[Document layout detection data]
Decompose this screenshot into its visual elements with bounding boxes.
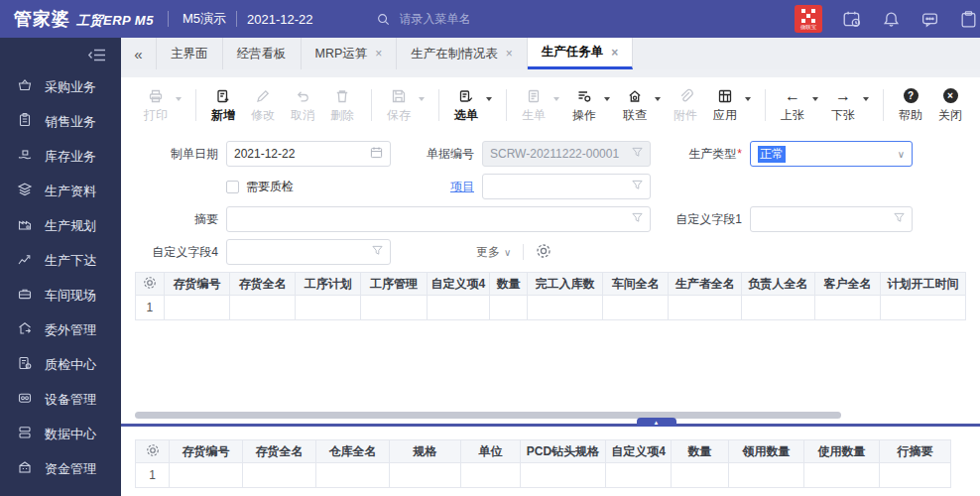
- dropdown-caret-icon[interactable]: [745, 97, 751, 101]
- grid2-header[interactable]: 数量: [672, 440, 729, 463]
- grid2-cell[interactable]: [316, 463, 390, 488]
- grid1-header[interactable]: 自定义项4: [427, 273, 490, 296]
- dropdown-caret-icon[interactable]: [655, 97, 661, 101]
- grid2-cell[interactable]: [606, 463, 672, 488]
- dropdown-caret-icon[interactable]: [553, 97, 559, 101]
- tab-close-icon[interactable]: ×: [375, 47, 382, 61]
- project-field[interactable]: [482, 174, 651, 199]
- grid2-header[interactable]: 存货全名: [243, 440, 316, 463]
- grid2-header[interactable]: 仓库全名: [316, 440, 390, 463]
- filter-funnel-icon[interactable]: [632, 180, 643, 193]
- grid1-cell[interactable]: [603, 296, 669, 320]
- grid2-cell[interactable]: [672, 463, 729, 488]
- delete-button[interactable]: 删除: [327, 87, 357, 124]
- grid1-column-settings-button[interactable]: [136, 273, 165, 296]
- close-button[interactable]: × 关闭: [935, 87, 965, 124]
- filter-funnel-icon[interactable]: [632, 212, 643, 226]
- grid1-cell[interactable]: [881, 296, 966, 320]
- tab-dashboard[interactable]: 经营看板: [223, 38, 302, 69]
- grid2-cell[interactable]: [729, 463, 804, 488]
- grid1-header[interactable]: 生产者全名: [669, 273, 742, 296]
- select-doc-button[interactable]: 选单: [451, 87, 481, 124]
- generate-doc-button[interactable]: 生单: [519, 87, 549, 124]
- calendar-icon[interactable]: [370, 146, 383, 162]
- print-button[interactable]: 打印: [141, 87, 171, 124]
- cancel-button[interactable]: 取消: [288, 87, 317, 124]
- grid2-header[interactable]: PCD钻头规格: [521, 440, 606, 463]
- sidebar-item-sales[interactable]: 销售业务: [0, 104, 121, 139]
- grid2-header[interactable]: 使用数量: [804, 440, 880, 463]
- grid2-cell[interactable]: [170, 463, 243, 488]
- grid2-header[interactable]: 规格: [390, 440, 461, 463]
- grid1-header[interactable]: 计划开工时间: [881, 273, 966, 296]
- summary-field[interactable]: [226, 206, 651, 232]
- grid1-header[interactable]: 负责人全名: [742, 273, 815, 296]
- linked-query-button[interactable]: 联查: [620, 87, 650, 124]
- help-button[interactable]: ? 帮助: [896, 87, 925, 124]
- grid1-cell[interactable]: [814, 296, 880, 320]
- more-fields-toggle[interactable]: 更多 ∨: [476, 244, 511, 261]
- new-button[interactable]: 新增: [208, 87, 238, 124]
- sidebar-item-inventory[interactable]: 库存业务: [0, 139, 121, 174]
- grid1-cell[interactable]: [361, 296, 427, 320]
- grid1-horizontal-scrollbar[interactable]: [135, 412, 966, 420]
- grid1-header[interactable]: 存货编号: [164, 273, 229, 296]
- sidebar-item-equipment[interactable]: 设备管理: [0, 382, 121, 417]
- dropdown-caret-icon[interactable]: [863, 97, 869, 101]
- next-doc-button[interactable]: → 下张: [828, 87, 858, 124]
- message-icon[interactable]: [920, 10, 939, 29]
- grid1-cell[interactable]: [427, 296, 490, 320]
- operations-button[interactable]: 操作: [569, 87, 599, 124]
- dropdown-caret-icon[interactable]: [176, 97, 182, 101]
- grid1-header[interactable]: 车间全名: [603, 273, 669, 296]
- grid2-header[interactable]: 存货编号: [170, 440, 243, 463]
- sidebar-item-finance[interactable]: 资金管理: [0, 451, 121, 486]
- save-button[interactable]: 保存: [384, 87, 414, 124]
- prev-doc-button[interactable]: ← 上张: [778, 87, 807, 124]
- qr-app-badge[interactable]: 微联宝: [795, 5, 822, 33]
- sidebar-item-data-center[interactable]: 数据中心: [0, 417, 121, 451]
- custom1-field[interactable]: [750, 206, 913, 232]
- grid1-cell[interactable]: [528, 296, 603, 320]
- grid2-cell[interactable]: [461, 463, 521, 488]
- edit-button[interactable]: 修改: [248, 87, 278, 124]
- calendar-clock-icon[interactable]: [842, 9, 862, 29]
- grid1-header[interactable]: 数量: [490, 273, 528, 296]
- grid1-header[interactable]: 工序管理: [361, 273, 427, 296]
- grid1-cell[interactable]: [669, 296, 742, 320]
- grid2-header[interactable]: 单位: [461, 440, 521, 463]
- grid1-cell[interactable]: [164, 296, 229, 320]
- grid1-cell[interactable]: [742, 296, 815, 320]
- filter-funnel-icon[interactable]: [632, 147, 643, 161]
- prod-type-select[interactable]: 正常 ∨: [750, 141, 913, 167]
- bell-icon[interactable]: [882, 10, 901, 29]
- grid1-cell[interactable]: [490, 296, 528, 320]
- custom4-field[interactable]: [226, 239, 391, 265]
- form-settings-button[interactable]: [536, 243, 551, 262]
- grid2-header[interactable]: 领用数量: [729, 440, 804, 463]
- sidebar-item-shopfloor[interactable]: 车间现场: [0, 278, 121, 312]
- dropdown-caret-icon[interactable]: [812, 97, 818, 101]
- attachment-button[interactable]: 附件: [671, 87, 700, 124]
- sidebar-collapse-button[interactable]: [0, 38, 121, 69]
- grid2-cell[interactable]: [880, 463, 951, 488]
- tab-production-task[interactable]: 生产任务单 ×: [528, 38, 634, 69]
- clipboard-icon[interactable]: [959, 10, 978, 29]
- make-date-field[interactable]: 2021-12-22: [226, 141, 391, 167]
- grid2-header[interactable]: 自定义项4: [606, 440, 672, 463]
- grid2-cell[interactable]: [243, 463, 316, 488]
- tab-home[interactable]: 主界面: [157, 38, 223, 69]
- filter-funnel-icon[interactable]: [894, 212, 905, 226]
- project-link-label[interactable]: 项目: [391, 179, 474, 195]
- grid2-cell[interactable]: [804, 463, 880, 488]
- dropdown-caret-icon[interactable]: [604, 97, 610, 101]
- grid2-cell[interactable]: [521, 463, 606, 488]
- filter-funnel-icon[interactable]: [372, 245, 383, 259]
- grid1-cell[interactable]: [230, 296, 296, 320]
- sidebar-item-production-release[interactable]: 生产下达: [0, 243, 121, 278]
- sidebar-item-purchase[interactable]: 采购业务: [0, 69, 121, 104]
- tab-wip-report[interactable]: 生产在制情况表 ×: [397, 38, 528, 69]
- tab-scroll-back-button[interactable]: «: [121, 38, 157, 69]
- grid1-header[interactable]: 完工入库数: [528, 273, 603, 296]
- sidebar-item-production-planning[interactable]: 生产规划: [0, 208, 121, 243]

§ **Requirement**: Give the data again exactly as it appears, but without any images.

§ **Solution to this exercise**:
Decompose this screenshot into its visual elements with bounding boxes.
- dropdown-caret-icon[interactable]: [745, 97, 751, 101]
- grid2-header[interactable]: 数量: [672, 440, 729, 463]
- grid2-cell[interactable]: [316, 463, 390, 488]
- grid1-header[interactable]: 自定义项4: [427, 273, 490, 296]
- dropdown-caret-icon[interactable]: [655, 97, 661, 101]
- grid2-cell[interactable]: [606, 463, 672, 488]
- dropdown-caret-icon[interactable]: [553, 97, 559, 101]
- tab-close-icon[interactable]: ×: [375, 47, 382, 61]
- project-field[interactable]: [482, 174, 651, 199]
- grid2-header[interactable]: 存货全名: [243, 440, 316, 463]
- grid2-header[interactable]: 仓库全名: [316, 440, 390, 463]
- filter-funnel-icon[interactable]: [632, 180, 643, 193]
- grid1-cell[interactable]: [603, 296, 669, 320]
- grid2-cell[interactable]: [672, 463, 729, 488]
- delete-button[interactable]: 删除: [327, 87, 357, 124]
- grid1-column-settings-button[interactable]: [136, 273, 165, 296]
- close-button[interactable]: × 关闭: [935, 87, 965, 124]
- filter-funnel-icon[interactable]: [632, 212, 643, 226]
- grid1-cell[interactable]: [881, 296, 966, 320]
- tab-dashboard[interactable]: 经营看板: [223, 38, 302, 69]
- grid2-cell[interactable]: [729, 463, 804, 488]
- grid1-header[interactable]: 生产者全名: [669, 273, 742, 296]
- select-doc-button[interactable]: 选单: [451, 87, 481, 124]
- generate-doc-button[interactable]: 生单: [519, 87, 549, 124]
- calendar-icon[interactable]: [370, 146, 383, 162]
- print-button[interactable]: 打印: [141, 87, 171, 124]
- cancel-button[interactable]: 取消: [288, 87, 317, 124]
- grid2-header[interactable]: PCD钻头规格: [521, 440, 606, 463]
- sidebar-item-sales[interactable]: 销售业务: [0, 104, 121, 139]
- grid2-header[interactable]: 使用数量: [804, 440, 880, 463]
- grid2-cell[interactable]: [170, 463, 243, 488]
- grid2-header[interactable]: 规格: [390, 440, 461, 463]
- grid1-header[interactable]: 计划开工时间: [881, 273, 966, 296]
- summary-field[interactable]: [226, 206, 651, 232]
- grid1-header[interactable]: 负责人全名: [742, 273, 815, 296]
- linked-query-button[interactable]: 联查: [620, 87, 650, 124]
- help-button[interactable]: ? 帮助: [896, 87, 925, 124]
- grid1-cell[interactable]: [814, 296, 880, 320]
- more-fields-toggle[interactable]: 更多 ∨: [476, 244, 511, 261]
- new-button[interactable]: 新增: [208, 87, 238, 124]
- sidebar-item-inventory[interactable]: 库存业务: [0, 139, 121, 174]
- grid1-cell[interactable]: [361, 296, 427, 320]
- grid1-horizontal-scrollbar[interactable]: [135, 412, 966, 420]
- grid1-header[interactable]: 存货编号: [164, 273, 229, 296]
- sidebar-item-equipment[interactable]: 设备管理: [0, 382, 121, 417]
- dropdown-caret-icon[interactable]: [863, 97, 869, 101]
- next-doc-button[interactable]: → 下张: [828, 87, 858, 124]
- message-icon[interactable]: [920, 10, 939, 29]
- grid1-cell[interactable]: [427, 296, 490, 320]
- operations-button[interactable]: 操作: [569, 87, 599, 124]
- dropdown-caret-icon[interactable]: [176, 97, 182, 101]
- grid1-header[interactable]: 车间全名: [603, 273, 669, 296]
- grid2-header[interactable]: 存货编号: [170, 440, 243, 463]
- sidebar-item-finance[interactable]: 资金管理: [0, 451, 121, 486]
- save-button[interactable]: 保存: [384, 87, 414, 124]
- prev-doc-button[interactable]: ← 上张: [778, 87, 807, 124]
- qr-app-badge[interactable]: 微联宝: [795, 5, 822, 33]
- sidebar-item-data-center[interactable]: 数据中心: [0, 417, 121, 451]
- custom1-field[interactable]: [750, 206, 913, 232]
- grid1-cell[interactable]: [528, 296, 603, 320]
- grid2-cell[interactable]: [461, 463, 521, 488]
- edit-button[interactable]: 修改: [248, 87, 278, 124]
- calendar-clock-icon[interactable]: [842, 9, 862, 29]
- grid1-header[interactable]: 数量: [490, 273, 528, 296]
- grid1-header[interactable]: 工序管理: [361, 273, 427, 296]
- grid1-cell[interactable]: [669, 296, 742, 320]
- grid2-header[interactable]: 单位: [461, 440, 521, 463]
- grid1-cell[interactable]: [164, 296, 229, 320]
- grid1-cell[interactable]: [742, 296, 815, 320]
- filter-funnel-icon[interactable]: [632, 147, 643, 161]
- prod-type-select[interactable]: 正常 ∨: [750, 141, 913, 167]
- bell-icon[interactable]: [882, 10, 901, 29]
- grid1-cell[interactable]: [490, 296, 528, 320]
- custom4-field[interactable]: [226, 239, 391, 265]
- form-settings-button[interactable]: [536, 243, 551, 262]
- grid2-header[interactable]: 领用数量: [729, 440, 804, 463]
- sidebar-item-shopfloor[interactable]: 车间现场: [0, 278, 121, 312]
- dropdown-caret-icon[interactable]: [812, 97, 818, 101]
- attachment-button[interactable]: 附件: [671, 87, 700, 124]
- sidebar-collapse-button[interactable]: [0, 38, 121, 69]
- grid2-cell[interactable]: [880, 463, 951, 488]
- tab-production-task[interactable]: 生产任务单 ×: [528, 38, 634, 69]
- clipboard-icon[interactable]: [959, 10, 978, 29]
- make-date-field[interactable]: 2021-12-22: [226, 141, 391, 167]
- grid2-header[interactable]: 自定义项4: [606, 440, 672, 463]
- grid2-cell[interactable]: [243, 463, 316, 488]
- tab-home[interactable]: 主界面: [157, 38, 223, 69]
- filter-funnel-icon[interactable]: [894, 212, 905, 226]
- project-link-label[interactable]: 项目: [391, 179, 474, 195]
- grid2-cell[interactable]: [804, 463, 880, 488]
- dropdown-caret-icon[interactable]: [604, 97, 610, 101]
- grid2-cell[interactable]: [521, 463, 606, 488]
- filter-funnel-icon[interactable]: [372, 245, 383, 259]
- grid1-cell[interactable]: [230, 296, 296, 320]
- sidebar-item-production-release[interactable]: 生产下达: [0, 243, 121, 278]
- sidebar-item-purchase[interactable]: 采购业务: [0, 69, 121, 104]
- tab-wip-report[interactable]: 生产在制情况表 ×: [397, 38, 528, 69]
- tab-scroll-back-button[interactable]: «: [121, 38, 157, 69]
- grid1-header[interactable]: 完工入库数: [528, 273, 603, 296]
- sidebar-item-production-planning[interactable]: 生产规划: [0, 208, 121, 243]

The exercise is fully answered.